In the vicinity of cities and towns, however, where more wealth has accumulated, and where the number of persons subjected to the malarial influence is greater, there can be no question as to the propriety of draining, even if nothing but improved health be the object.

Then again, there are immense tracts near the large cities of this country which would be most desirable for residence, were it not that their occupancy, except with certain constant precautions, implies almost inevitable suffering from fever-and-ague, or neuralgia.

Very few neighborhoods within thirty miles of the city of New York are entirely free from these scourges, whose influence has greatly retarded their occupation by those who are seeking country homes; while many, who have braved the dangers of disease in these localities, have had sad cause to regret their temerity.

Probably the most striking instance of the effect of malaria on the growth and settlement of suburban districts, is to be found on Staten Island. Within five miles of the Battery; accessible by the most agreeable and best managed ferry from the city; practically, nearer to Wall street than Murray Hill is; with most charming views of land and water; with a beautifully diversified surface, and an excellent soil; and affording capital opportunities for sea bathing, it should be, (were it not for its sanitary reputation, it inevitably would be,) one vast residence-park. Except on its extreme northern end, and along its higher ridges, it has,—and, unfortunately, it deserves,—a most unenviable reputation for insalubrity. Here and there, on the southern slope also, there are favored places which are unaccountably free from the pest, but, as a rule, it is, during the summer and autumn, unsafe to live there without having constant recourse to preventive medication, or exercising unusual and inconvenient precautions with regard to exposure to mid-day sun and evening dew. There are always to be found attractive residences, which are deserted by[pg 210] their owners, and are offered for sale at absurdly low prices. There are isolated instances of very thorough and very costly draining, which has failed of effect, because so extensive a malarial region cannot be reclaimed by anything short of a systematic improvement of the whole.
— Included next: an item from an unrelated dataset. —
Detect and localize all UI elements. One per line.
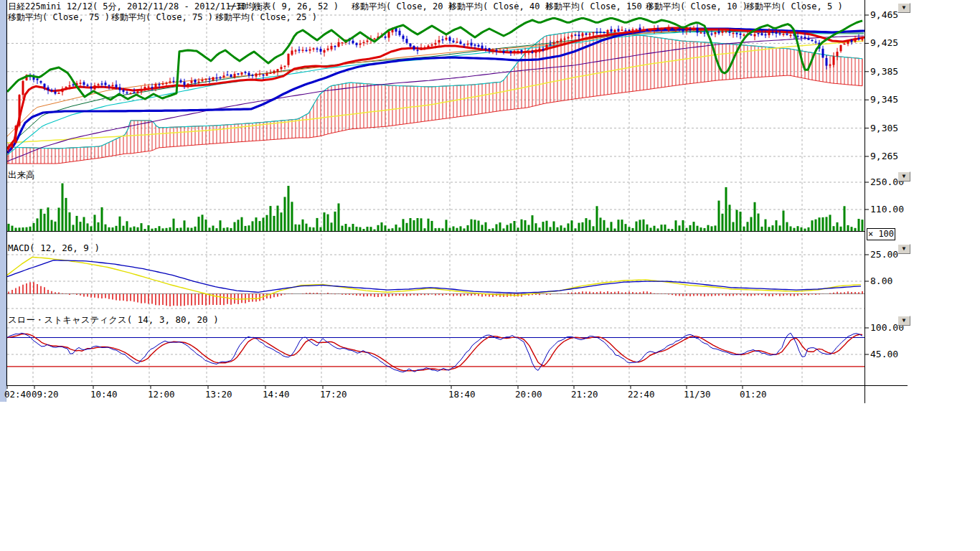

It has been estimated that the thorough drainage of the low lands, valleys and ponds of the eastern end of the island, including two miles of the south shore, would at once add $5,000,000 to the market value of the real estate of that section. There can be no question that any radical improvement in this respect would remove the only obstacle to the rapid settlement of the island by those who wish to live in the country, yet need to be near to the business portion of the city. The hope of such improvement being made, however, seems as remote as ever,—although any one at all acquainted with the sources of miasm, in country neighborhoods, can readily see the cause of the difficulty, and the means for its removal are as plainly suggested.

Staten Island is, by no means, alone in this respect. All who know the history of the settlement of the other suburbs of New York are very well aware that those places which are free from fever-and-ague and malarial neuralgia, are extremely rare.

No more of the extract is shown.